In vitro analysis and molecular docking of gas chromatography-mass spectroscopy fingerprints of polyherbal mixture reveals significant antidiabetic miture

Background: One of the treatment goals for type II diabetes is to keep blood sugar to normal and inhibition of carbohydrate metabolizing enzymes represents a therapeutic strategy to achieve this aim. While medicinal plants possess a useful resource for therapeutics, combining plants of different species is believed to have a better pharmacological effect. Aim and Objectives: This study reported the antidiabetic potential, in-vitro and in-silico, of a polyherbal mixture which is a combined ethanol extract of Vernonia amygdalina, Allium sativum, and Ocimum gratissimum (which are plants native to tropical Africa). Materials and Methods: The study identified and quantified the phytochemicals present in the extract, its antioxidant and antidiabetic potentials were investigated. Also, the bioactive compounds present in the mixture were profiled with gas chromatography-mass spectroscopy (GC-MS). The resulting compounds were screened for their binding potential into the active site of alpha-glucosidase using consensus scoring molecular docking strategy. Results: The polyherbal mixture was abundant in phenols flavonoids and sterols. Apart from scavenging DPPH radicals, the extract also inhibited alpha-amylase and alpha-glucosidase with better IC50 values of 106.22μg/ml and 128.60μg/ml respectively than the reference drug, acarbose.
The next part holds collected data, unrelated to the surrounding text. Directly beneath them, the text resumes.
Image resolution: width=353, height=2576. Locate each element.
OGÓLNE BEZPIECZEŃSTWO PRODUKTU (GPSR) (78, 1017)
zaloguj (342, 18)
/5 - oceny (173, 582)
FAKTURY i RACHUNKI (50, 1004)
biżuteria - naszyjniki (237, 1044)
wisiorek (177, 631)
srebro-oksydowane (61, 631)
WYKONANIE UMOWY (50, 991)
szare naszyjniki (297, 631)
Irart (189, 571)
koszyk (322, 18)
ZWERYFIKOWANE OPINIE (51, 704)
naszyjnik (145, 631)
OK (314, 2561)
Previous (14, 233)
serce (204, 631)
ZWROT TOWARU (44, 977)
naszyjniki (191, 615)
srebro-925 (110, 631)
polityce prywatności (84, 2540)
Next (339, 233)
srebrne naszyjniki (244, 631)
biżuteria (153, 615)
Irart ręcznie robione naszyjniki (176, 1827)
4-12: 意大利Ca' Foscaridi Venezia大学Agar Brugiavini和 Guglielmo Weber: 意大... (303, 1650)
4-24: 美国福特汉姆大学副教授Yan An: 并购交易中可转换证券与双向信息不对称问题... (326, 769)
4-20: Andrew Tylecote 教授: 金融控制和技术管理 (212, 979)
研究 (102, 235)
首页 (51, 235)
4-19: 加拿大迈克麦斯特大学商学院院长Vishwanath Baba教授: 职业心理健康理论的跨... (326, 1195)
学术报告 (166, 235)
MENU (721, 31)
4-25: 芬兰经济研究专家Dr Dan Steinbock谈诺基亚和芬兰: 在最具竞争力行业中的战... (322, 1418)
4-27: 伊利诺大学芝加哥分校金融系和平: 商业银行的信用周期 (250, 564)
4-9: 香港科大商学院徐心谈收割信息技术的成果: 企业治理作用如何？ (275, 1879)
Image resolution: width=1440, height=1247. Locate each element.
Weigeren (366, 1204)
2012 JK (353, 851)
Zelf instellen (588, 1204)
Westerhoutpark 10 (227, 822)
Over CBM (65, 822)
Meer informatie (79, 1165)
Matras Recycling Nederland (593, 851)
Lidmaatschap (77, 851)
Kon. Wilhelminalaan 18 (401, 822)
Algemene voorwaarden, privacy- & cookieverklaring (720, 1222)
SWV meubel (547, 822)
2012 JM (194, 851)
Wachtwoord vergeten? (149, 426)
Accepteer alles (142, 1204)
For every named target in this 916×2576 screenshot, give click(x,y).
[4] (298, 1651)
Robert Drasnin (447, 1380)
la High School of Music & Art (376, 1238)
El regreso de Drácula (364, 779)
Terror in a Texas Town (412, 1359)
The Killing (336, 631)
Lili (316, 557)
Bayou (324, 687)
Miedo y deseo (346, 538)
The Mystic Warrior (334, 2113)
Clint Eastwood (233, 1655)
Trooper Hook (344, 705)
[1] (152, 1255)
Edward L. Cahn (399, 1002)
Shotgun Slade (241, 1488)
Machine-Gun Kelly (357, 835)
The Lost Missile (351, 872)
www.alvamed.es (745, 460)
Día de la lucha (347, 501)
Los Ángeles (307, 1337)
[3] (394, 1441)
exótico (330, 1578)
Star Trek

Out of the bioactive compounds present in the mixture, stigmasterol, gamma-sitosterol, and tocopherol ranked top and are good binders of alpha-glucosidase. It was observed that these compounds possessed better ADMET and drug-like properties than standard acarbose. Conclusion: These features are indicative that the polyherbal mixture of Vernonia amygdalina, Allium sativum, and Ocimum gratissimum contain in part bioactive compounds that can be used for the management/treatment of type II diabetes.